Rani Santhosh, Rahman Sajitha Mf, Pricilla Ruby A, David Kirubah V
Department of Family Medicine, Christian Medical College, Vellore, Tamil Nadu, India.
Department of Community Medicine, Christian Medical College, Vellore, Tamil Nadu, India.
Indian J Endocrinol Metab. 2022 Mar-Apr;26(2):127-132. doi: 10.4103/ijem.ijem_47_22. Epub 2022 Jun 6.
Type 2 diabetes mellitus is a rapidly emerging non-communicable disease in India. It is associated with many life-long complications and higher rates of hospitalisations. The characteristics and reasons for hospitalisation among individuals with diabetes have not been documented in India.

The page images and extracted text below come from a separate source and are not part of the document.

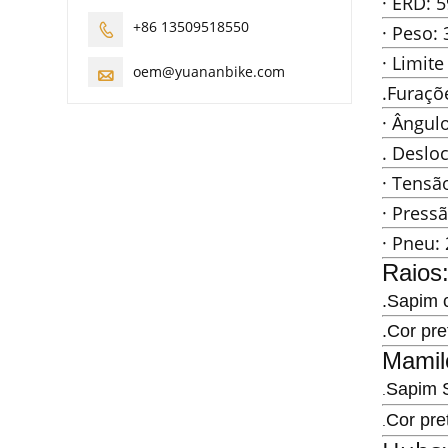
· ERD: 
+86 13509518550

· Peso: 
· Limite
oem@yuananbike.com

.Furaçõ
· Ângulo
. Deslo
· Tensão
· Press
· Pneu:
Raios
.Sapim c
.Cor pre
Mamil
Sapim 
.
Cor pre
.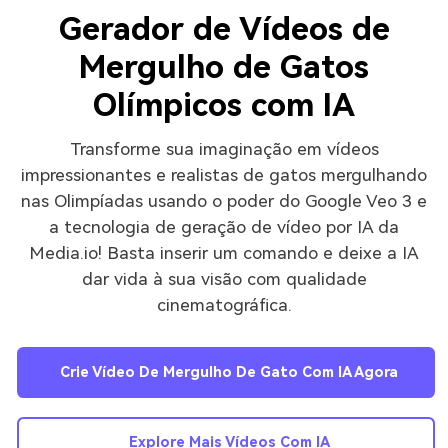
Gerador de Vídeos de
Mergulho de Gatos
Olímpicos com IA
Transforme sua imaginação em vídeos
impressionantes e realistas de gatos mergulhando
nas Olimpíadas usando o poder do Google Veo 3 e
a tecnologia de geração de vídeo por IA da
Media.io! Basta inserir um comando e deixe a IA
dar vida à sua visão com qualidade
cinematográfica.
Crie Vídeo De Mergulho De Gato Com IA Agora
Explore Mais Vídeos Com IA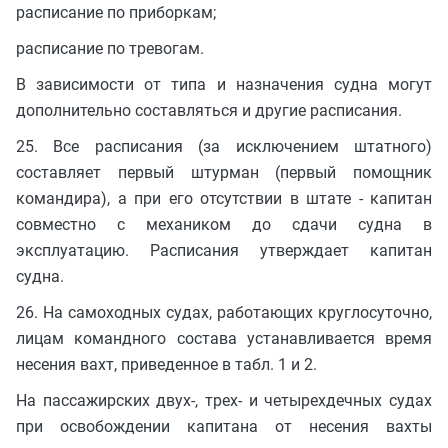
расписание по приборкам;
расписание по тревогам.
В зависимости от типа и назначения судна могут
дополнительно составляться и другие расписания.
25. Все расписания (за исключением штатного)
составляет первый штурман (первый помощник
командира), а при его отсутствии в штате - капитан
совместно с механиком до сдачи судна в
эксплуатацию. Расписания утверждает капитан
судна.
26. На самоходных судах, работающих круглосуточно,
лицам командного состава устанавливается время
несения вахт, приведенное в табл. 1 и 2.
На пассажирских двух-, трех- и четырехдечных судах
при освобождении капитана от несения вахты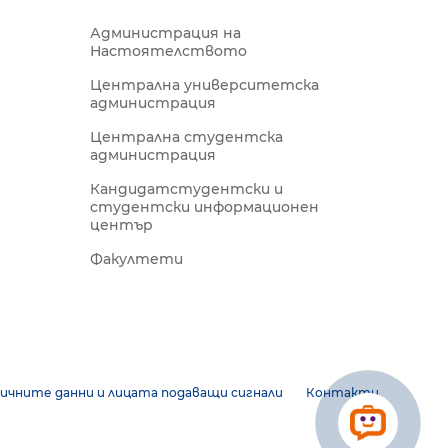
Администрация на
Настоятелството
Централна университетска
администрация
Централна студентска
администрация
Кандидатстудентски и
студентски информационен
център
Факултети
ичните данни и лицата подаващи сигнали
Контакти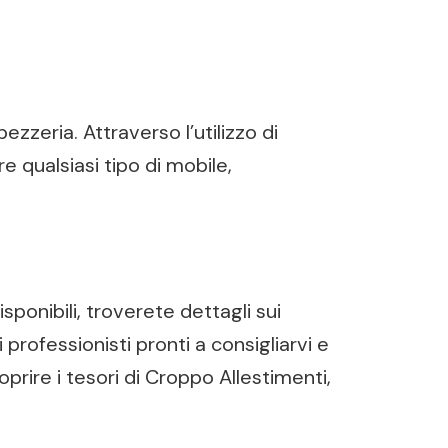
ezzeria. Attraverso l’utilizzo di
re qualsiasi tipo di mobile,
isponibili, troverete dettagli sui
i professionisti pronti a consigliarvi e
prire i tesori di Croppo Allestimenti,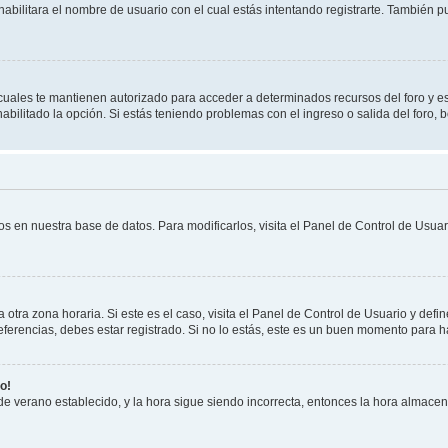
habilitara el nombre de usuario con el cual estás intentando registrarte. También 
s cuales te mantienen autorizado para acceder a determinados recursos del foro y e
habilitado la opción. Si estás teniendo problemas con el ingreso o salida del foro,
os en nuestra base de datos. Para modificarlos, visita el Panel de Control de Usuari
otra zona horaria. Si este es el caso, visita el Panel de Control de Usuario y defin
erencias, debes estar registrado. Si no lo estás, este es un buen momento para h
o!
 de verano establecido, y la hora sigue siendo incorrecta, entonces la hora almace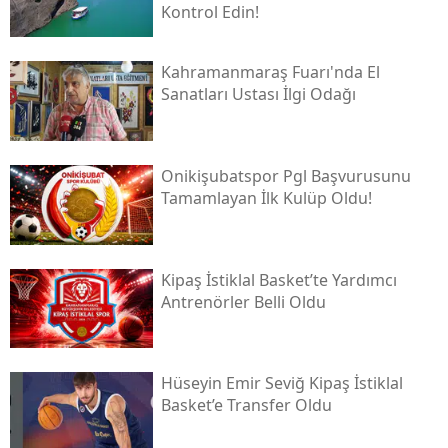
Kontrol Edin!
Kahramanmaraş Fuarı'nda El
Sanatları Ustası İlgi Odağı
Onikişubatspor Pgl Başvurusunu
Tamamlayan İlk Kulüp Oldu!
Kipaş İstiklal Basket’te Yardımcı
Antrenörler Belli Oldu
Hüseyin Emir Seviğ Kipaş İstiklal
Basket’e Transfer Oldu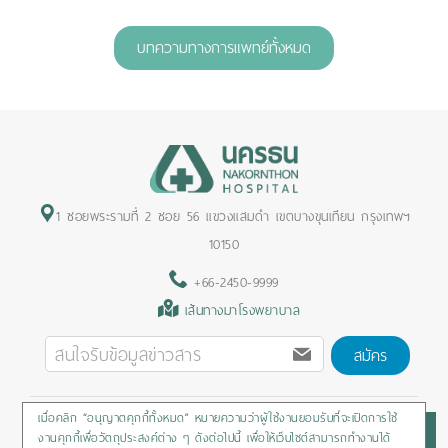
1
2
3
4
5
บทความทางการแพทย์ทั้งหมด
1 ซอยพระรามที่ 2 ซอย 56 แขวงแสมดำ เขตบางขุนเทียน กรุงเทพฯ
10150
+66-2450-9999
เส้นทางมาโรงพยาบาล
สมัคร
เมื่อคลิก “อนุญาตคุกกี้ทั้งหมด” หมายความว่าผู้ใช้งานยอมรับที่จะเปิดการใช้
Privacy Policy
/
Cookies Policy
/
Sitemap
/
สิทธิผู้ป่วย
งานคุกกี้เพื่อวัตถุประสงค์ต่าง ๆ ดังต่อไปนี้ เพื่อให้เว็บไซต์สามารถทำงานได้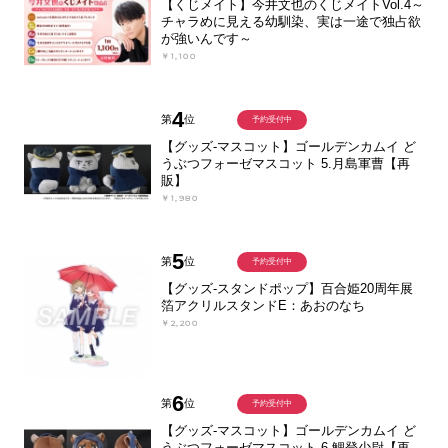
【くじメイト】今井文也のくじメイトVol.4～
チャラめに見える幼馴染、実は一途で独占欲
が強いんです～
￥1,100
4
第
位
予約受付中
【グッズ-マスコット】ゴールデンカムイ ど
うぶつフォーゼマスコット 5.月島軍曹【再
販】
￥1,980
5
第
位
予約受付中
【グッズ-スタンドポップ】百合姫20周年展
箔アクリルスタンドE：あおのなち
￥2,200
6
第
位
予約受付中
【グッズ-マスコット】ゴールデンカムイ ど
うぶつフォーゼマスコット 6.鯉登少尉【再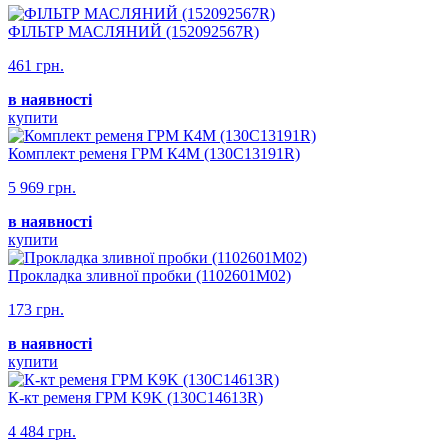
ФІЛЬТР МАСЛЯНИЙ (152092567R)
461 грн.
в наявності
купити
Комплект ременя ГРМ К4М (130C13191R)
5 969 грн.
в наявності
купити
Прокладка зливної пробки (1102601M02)
173 грн.
в наявності
купити
К-кт ременя ГРМ K9K (130C14613R)
4 484 грн.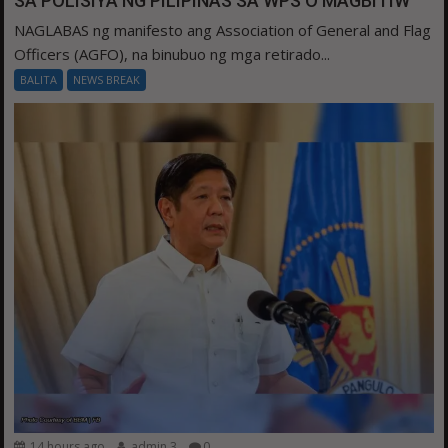
SA POLISIYA NG PILIPINAS SA WPS O MAGBITIW
NAGLABAS ng manifesto ang Association of General and Flag
Officers (AGFO), na binubuo ng mga retirado...
BALITA
NEWS BREAK
14 hours ago
admin 3
0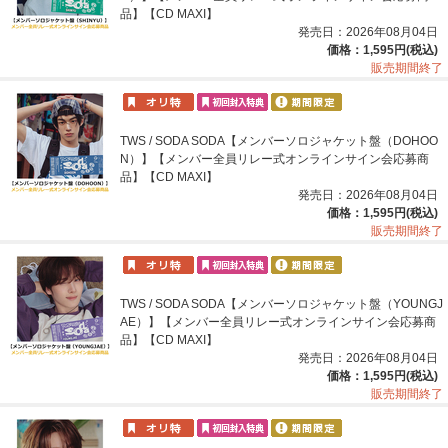
品】【CD MAXI】
発売日：2026年08月04日
価格：1,595円(税込)
販売期間終了
TWS / SODA SODA【メンバーソロジャケット盤（DOHOO
N）】【メンバー全員リレー式オンラインサイン会応募商
品】【CD MAXI】
発売日：2026年08月04日
価格：1,595円(税込)
販売期間終了
TWS / SODA SODA【メンバーソロジャケット盤（YOUNGJ
AE）】【メンバー全員リレー式オンラインサイン会応募商
品】【CD MAXI】
発売日：2026年08月04日
価格：1,595円(税込)
販売期間終了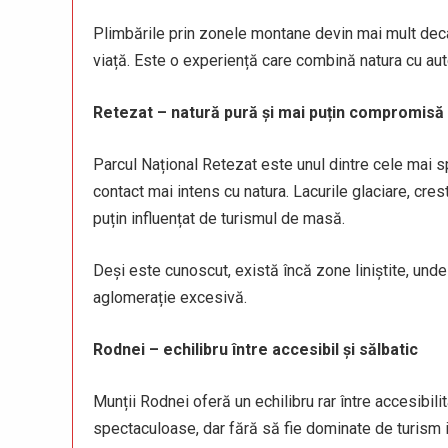
Plimbările prin zonele montane devin mai mult dec
viață. Este o experiență care combină natura cu aut
Retezat – natură pură și mai puțin compromisă
Parcul Național Retezat este unul dintre cele mai 
contact mai intens cu natura. Lacurile glaciare, cres
puțin influențat de turismul de masă.
Deși este cunoscut, există încă zone liniștite, unde
aglomerație excesivă.
Rodnei – echilibru între accesibil și sălbatic
Munții Rodnei oferă un echilibru rar între accesibilit
spectaculoase, dar fără să fie dominate de turism 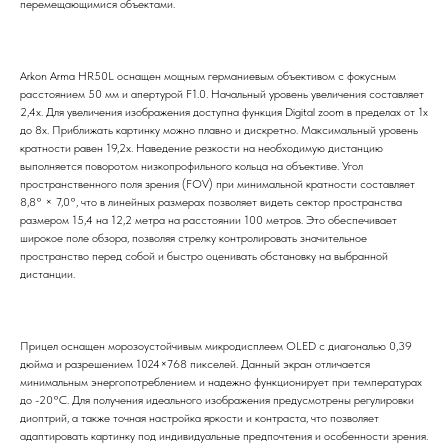
перемещающимися объектами.
Arkon Arma HR50L оснащен мощным германиевым объективом с фокусным
расстоянием 50 мм и апертурой F1.0. Начальный уровень увеличения составляет
2,4х. Для увеличения изображения доступна функция Digital zoom в пределах от 1х
до 8х. Приближать картинку можно плавно и дискретно. Максимальный уровень
кратности равен 19,2х. Наведение резкости на необходимую дистанцию
выполняется поворотом низкопрофильного кольца на объективе. Угол
пространственного поля зрения (FOV) при минимальной кратности составляет
8,8° × 7,0°, что в линейных размерах позволяет видеть сектор пространства
размером 15,4 на 12,2 метра на расстоянии 100 метров. Это обеспечивает
широкое поле обзора, позволяя стрелку контролировать значительное
пространство перед собой и быстро оценивать обстановку на выбранной
дистанции.
Прицел оснащен морозоустойчивым микродисплеем OLED с диагональю 0,39
дюйма и разрешением 1024×768 пикселей. Данный экран отличается
минимальным энергопотреблением и надежно функционирует при температурах
до -20°C. Для получения идеального изображения предусмотрены регулировки
диоптрий, а также точная настройка яркости и контраста, что позволяет
адаптировать картинку под индивидуальные предпочтения и особенности зрения.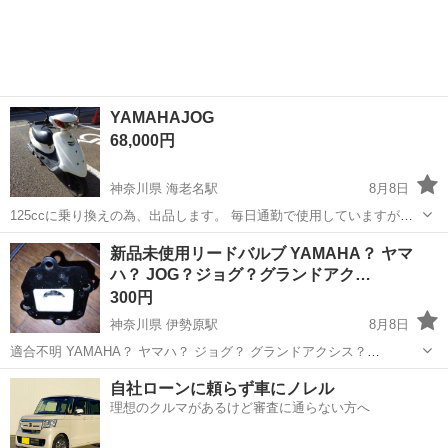
YAMAHAJOG
68,000円
神奈川県 海老名駅
8月8日
125ccに乗り換えの為、出品します。 毎日通勤で使用していますが、
特に不具合は感じません。 自賠責は令和9年9月まであるので、欲しい
神奈川
海老名市
海老名駅
ヤマハ
新品未使用リードバルブ YAMAHA？ ヤマ
方はお伝え下さい。 走行距離は、約18700キロですがまだまだ使用で
ハ？ JOG？ジョグ？グランドアク…
きると思いま...
300円
神奈川県 伊勢原駅
8月8日
適合不明 YAMAHA？ ヤマハ？ ジョグ？ グランドアクシス？
BWS100？ 新品未使用リードバルブ 適合不確認の為ジャンク品として
神奈川
伊勢原市
伊勢原駅
ヤマハ
リードバルブ
自社ローンに頼らず車にノレル
出品致します。 お引き取り限定とさせていただきます。 ジャンク品に
理想のクルマがあるけど審査に通らない方へ
つき3Nでよろしくお願...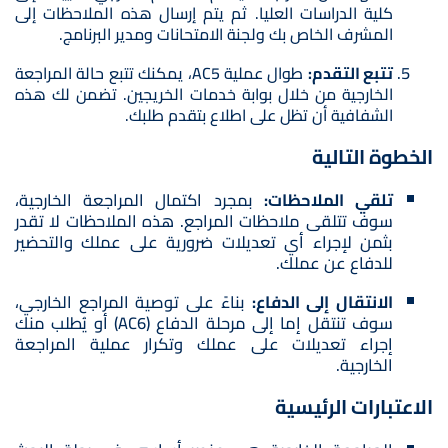
كلية الدراسات العليا. ثم يتم إرسال هذه الملاحظات إلى
المشرف الخاص بك ولجنة الامتحانات ومدير البرنامج.
تتبع التقدم:
طوال عملية AC5، يمكنك تتبع حالة المراجعة
الخارجية من خلال بوابة خدمات الخريجين. تضمن لك هذه
الشفافية أن تظل على اطلاع بتقدم طلبك.
الخطوة التالية
تلقي الملاحظات:
بمجرد اكتمال المراجعة الخارجية،
سوف تتلقى ملاحظات المراجع. هذه الملاحظات لا تقدر
بثمن لإجراء أي تعديلات ضرورية على عملك والتحضير
للدفاع عن عملك.
الانتقال إلى الدفاع:
بناءً على توصية المراجع الخارجي،
سوف تنتقل إما إلى مرحلة الدفاع (AC6) أو يُطلب منك
إجراء تعديلات على عملك وتكرار عملية المراجعة
الخارجية.
الاعتبارات الرئيسية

Such a study would direct policy makers in implementing prevention and education strategies and economic changes as needed.
The study aimed to study the characteristics and causes of admission of patients with diabetes admitted to a secondary care unit in South India.
Aretrospective observation study of inpatient records of patients with diabetes aged 18 years and above admitted between January to December 2019 in a secondary care unit was done. The details of patient demographics, reason and outcome of admission were retrieved manually from paper-based patient records. Descriptive analysis was done using SPSS version 23. The study was approved by the Institutional Review Board of the institution.
Among the 479 admissions of patients with diabetes during 2019, the mean age of the admitted patients was 57.75 years. The majority of them had only one admission, 15% had re-admissions in the same time period. Approximately 78% of the admitted patients had one or more co-morbidities, 44.6% had hypertension as a co-morbidity. The principal cause of admission was infections (45%), followed by metabolic and endocrine causes (13.5%), cardiovascular disease (10.9%) and renal disease (7.96%). More than 80% of the admissions had a favourable outcome and were discharged.
This retrospective study demonstrated that the most common reason for admission among patients with diabetes to a secondary care unit in South India was infection. Many infections are preventable with effective treatment for diabetes and health education. Patients bear the costs of routine treatment for diabetes which is a fraction of the direct cost of hospitalisation and can drive them to huge economic losses. Therefore, interventions to promote standard treatment by primary and secondary care health professionals and self-awareness among patients need to be done to prevent hospitalisations.
2型糖尿病在印度正迅速成为一种非传染性疾病。它与许多终身并发症以及更高的住院率相关。在印度,糖尿病患者的住院特征及原因尚未有文献记载。这样一项研究将指导政策制定者根据需要实施预防、教育策略及经济变革。
本研究旨在探讨印度南部一家二级医疗机构收治的糖尿病患者的住院特征及原因。
对2019年1月至12月期间在一家二级医疗机构收治的18岁及以上糖尿病患者的住院记录进行回顾性观察研究。通过纸质病历手动检索患者人口统计学信息、入院原因及转归详情。使用SPSS 23版进行描述性分析。本研究获该机构机构审查委员会批准。
2019年期间,479例糖尿病患者入院,入院患者的平均年龄为57.75岁。他们中大多数人仅入院一次,15%在同一时期再次入院。约78%的入院患者有一种或多种合并症,44.6%的患者合并高血压。入院的主要原因是感染(45%),其次是代谢和内分泌原因(13.5%)、心血管疾病(10.9%)和肾脏疾病(7.96%)。超过80%的入院患者治疗效果良好并已出院。
这项回顾性研究表明,印度南部一家二级医疗机构收治的糖尿病患者入院的最常见原因是感染。通过有效的糖尿病治疗和健康教育,许多感染是可以预防的。患者承担糖尿病常规治疗的费用,这只是住院直接费用的一小部分,却可能给他们带来巨大的经济损失。因此,需要采取干预措施,促进初级和二级医疗保健专业人员进行规范治疗,并提高患者的自我意识,以预防住院。